Autologous grafts are preferential to alloplastic implants because of their high biocompatibility and low risk of infection and extrusion [
11]. In addition, the possibility that implants may raise a foreign body reaction leading to relapse of RP meant that alloplastic materials such as screws were not used for this case.
We selected the costal cartilage as the grafting material for several reasons. The relapsing characteristic of RP led us to believe that surgical treatment should not be aggressive as it can trigger the inflammation. In this regard, we needed a large-size autologous material that could be easily harvested. We decided that relatively easily obtained rib cartilage could be an option and costal cartilage seemed suitable to meet the demands of large defects. In addition, costal cartilage resembles nasal cartilage more than bone graft and is easier to mold and carve to the optimal shape, and considering the patients age and the final results for which we aimed, costal cartilage was used. Furthermore, as the patient had neither involvement from the costal cartilage nor history of chest pain, we decided at the time of surgery that the costal cartilage was not a contraindication for our case.

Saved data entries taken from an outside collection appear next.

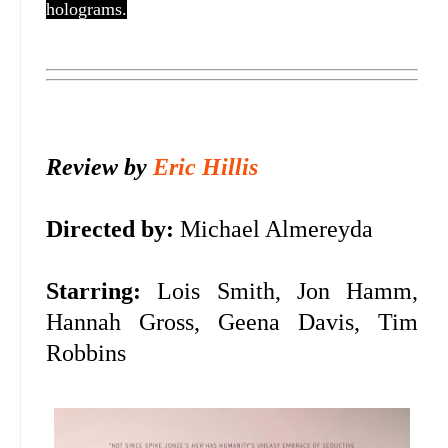
holograms.
Review by
Eric Hillis
Directed by:
Michael Almereyda
Starring:
Lois Smith, Jon Hamm,
Hannah Gross, Geena Davis, Tim
Robbins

However, we do agree that this may not always be the case. In the study of Maciazek-Chyra et al. [
12], one patient out of 10 (20%) showed costal chondritis and Borgia et al. [
1] also reported that involvement of costal cartilages occurs in 35% of patients, but rare at the moment of diagnosis. This means that though our patient showed no signs of costal chondritis at diagnosis or time of surgery, it may occur within lifetime. However, to our knowledge there are no reports of costal chondritis after reconstruction with autologous costal cartilage grafting and uncertainty of the pathophysiology of RP makes it difficult to prevent this. Therefore, we should be cautious of chest wall pain or swelling to engage in an early stage to control the symptoms.

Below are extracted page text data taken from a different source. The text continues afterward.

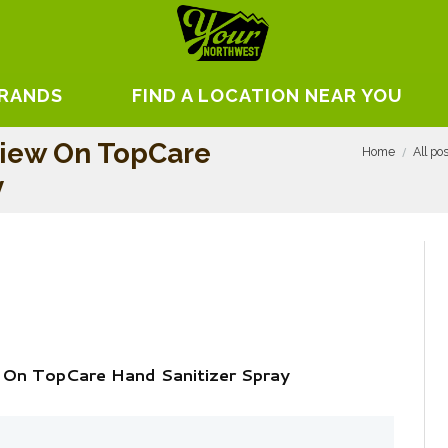
BRANDS
FIND A LOCATION NEAR YOU
view On TopCare
Home
All po
y
 On TopCare Hand Sanitizer Spray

Few patients with RP undergo reconstructive rhinoplasty, which makes it difficult for us to prove that this would work out for all RP patients. However, the fact that the patient retained good esthetic results, showed no complication nor relapse of RP at 6-month follow-up, and still retained acceptable nasal shape and contour without donor site problems even after two relapse episodes of RP throughout the next 4 years, costal cartilage seems an option for reconstruction in RP patients with saddle nose deformity.
In conclusion, deliberate selection of donor graft must be beforehand any surgical procedure and we suggest the use of costal cartilage in reconstructive rhinoplasty for RP patients with saddle nose deformity, particularly among the relatively younger population without involvement of costal cartilage who seek optimal esthetic results.